We know such a phone would be affordable, easy to use, and popular: there would be no user visible changes. Nor would it be any more expensive, because Apple already has a custom, secure crypto chip that could have implemented the PIN wipe securely without backdoors and at no extra cost.
You may believe that, but I see no reason to believe you are correct. There is a cost, even if not in money, to a completely secure phone. The costs are time and the hassle of remembering, or sharing it when you ask someone else to use your phone for you, etc. Those may be small costs, but to some they are big enough to result in many people still not having even a 4 character pin to protect their phone. You and I may value security (probably to differing degrees), but many don't at all, and requiring a pin that could wipe the phone if a kid gets their hands on it and tries too many wrong passwords/pins scares many. Myself included. I've been locked out of my phone several times because my 2 year old got the phone and tried to get into it, or because it became activated in my pocket some how and ran up several attempts without any deliberate action on my part.

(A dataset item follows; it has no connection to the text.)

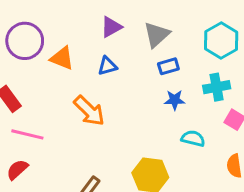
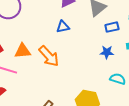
orange triangle: (62, 58) -> (23, 51), moved, turned -30
blue rectangle: (168, 66) -> (112, 27), moved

Security may be easy in a technical sense, but to make something that is both secure, easy to use, and desirable to a wide range of buyers all at the same time is something different entirely. Apple prioritized ease of use and desirability over security. Their call, don't buy if you don't want, but they've increased their emphasis on security over time. Maybe they'll never get to where you'd like them to be, but I'm glad for any improvement since I hate the Android and Windows phones I've used thus far. A little protection is better than none.
My guess is that the weak security architecture of the iPhone 5C was deliberate
And unless you've got real evidence, that is just an opinion. And not even one that is logically consistent, since one of the issues at the heart of this case is that the iPhone 6 and 6S are even more secure, meaning the work around that the FBI wants Apple to implement for the 5C won't work on these newer phones.